3. Purification of <3 kDa Fraction by Gel Filtration Chromatography

Purification by gel filtration chromatography (GFC) resulted in three pooled fractions: GF-I, GF-II, and GF-III (Figure 2A). Among the three, GF-I exhibited the strongest effects in ABTS•+ scavenging activity (Figure 2C). GF-I possibly comprised more non-aromatic peptide residues with radical scavenging activity, such as Leu and Pro [12] than the other two fractions. Meanwhile, GF-III showed the highest H2O2 scavenging activity among the three pooled fractions (Figure 2D). All three pooled GFC fractions could dampen the time-dependent increase in lipid peroxidation in the liposome model at 0.1 mg peptide/mL, with 26–35% inhibition of TBARS formation after 48 h (Figure 2E), although their activities were significantly lower than that of GSH (57% inhibition after 48 h). The peptide content of GF-III (0.68 mg peptide/mg DM) was 3.5-fold greater than those of GF-I and GF-II (Figure 2B).
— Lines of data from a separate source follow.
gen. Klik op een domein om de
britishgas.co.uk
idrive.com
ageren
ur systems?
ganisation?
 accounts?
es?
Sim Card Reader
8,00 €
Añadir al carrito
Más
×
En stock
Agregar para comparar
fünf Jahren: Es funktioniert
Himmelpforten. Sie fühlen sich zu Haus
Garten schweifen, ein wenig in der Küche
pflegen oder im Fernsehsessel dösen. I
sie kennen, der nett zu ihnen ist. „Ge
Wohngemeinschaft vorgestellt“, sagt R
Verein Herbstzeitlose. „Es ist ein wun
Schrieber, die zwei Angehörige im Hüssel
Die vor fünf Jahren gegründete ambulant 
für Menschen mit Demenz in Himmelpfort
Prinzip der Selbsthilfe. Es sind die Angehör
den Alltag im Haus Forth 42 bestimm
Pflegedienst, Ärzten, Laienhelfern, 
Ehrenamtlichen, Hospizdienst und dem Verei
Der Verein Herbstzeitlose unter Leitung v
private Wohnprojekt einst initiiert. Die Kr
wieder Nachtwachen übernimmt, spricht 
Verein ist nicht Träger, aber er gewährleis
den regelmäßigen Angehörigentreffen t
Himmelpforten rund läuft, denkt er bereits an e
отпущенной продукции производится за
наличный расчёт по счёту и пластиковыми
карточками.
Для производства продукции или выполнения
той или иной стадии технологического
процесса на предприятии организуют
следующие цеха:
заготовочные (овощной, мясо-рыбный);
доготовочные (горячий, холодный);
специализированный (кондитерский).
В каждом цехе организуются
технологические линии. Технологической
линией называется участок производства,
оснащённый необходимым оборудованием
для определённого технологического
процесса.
When compared to GF-III, 3.5-fold higher DM of GF-I and GF-II was required to achieve the standardized peptide concentration used for evaluating the lipid peroxidation inhibitory activity depicted in Figure 2E. It can be anticipated that when expressed in terms of DM, the lipid peroxidation inhibitory activity of GF-III may exceed that of GF-I. Thus, we also analyzed the lipid peroxidation inhibitory activity of the three pooled fractions at 0.5 mg DM/mL. As expected, among the three fractions, GF-III showed the strongest inhibition of TBARS formation, with 26% and 51% inhibition after 24 and 48 h, respectively (Figure 2F). The antioxidant activity of GF-III could be owing to its relatively high absorbance at 280 nm (Figure 2A), which suggests an abundance of aromatic amino acid residues (e.g., Phe, Tyr, and Trp) in the pooled fraction. In keeping with this study, a previous study on Chinese chestnut also found that the GFC fraction with the most prominent absorbance at 280 nm had the highest antioxidant activity among all GFC fractions [13].
Fig 2
Figure 2. Purification of the <3 kDa fraction by gel filtration chromatography (GFC). (A) Elution profile, (B) peptide content, (C) ABTS•+ scavenging activity (at 30 µg peptide/mL), and (D) H2O2 scavenging activity (at 150 µg peptide/mL) of pooled GFC fractions. TBARS values of negative control and GFC fractions (E) at 0.1 mg peptide/mL and (F) at 0.5 mg DM/mL. Data are mean ± standard errors (n = 3). For each bar chart, mean values denoted by different superscript letters are significantly different (p < 0.05) according to Tukey’s test.
In our GFC experiment, GF-II (intermediate molecular size) had the lowest antioxidant activity, whereas GF-I (greatest molecular size) and GF-III (smallest molecular size) had relatively higher antioxidant activities. Hence, our results suggest that the antioxidant potential of the GFC fractions is not directly related to their molecular size. This is in agreement with the lack of explicit relationship between antioxidant activity and molecular size among 81 corn gluten meal peptide fractions collected in a GFC experiment [14]. On the other hand, peptide content data and the different trends in the lipid peroxidation inhibitory activities of the pooled fractions when tested based on DM and peptide mass pointed to the presence of non-peptide constituents in the GFC fractions. Thus, further purification was desirable. Considering that GF-III was the richest in peptide content and to discover peptides containing aromatic amino acid residues from T1H, we proceeded to perform purification on GF-III.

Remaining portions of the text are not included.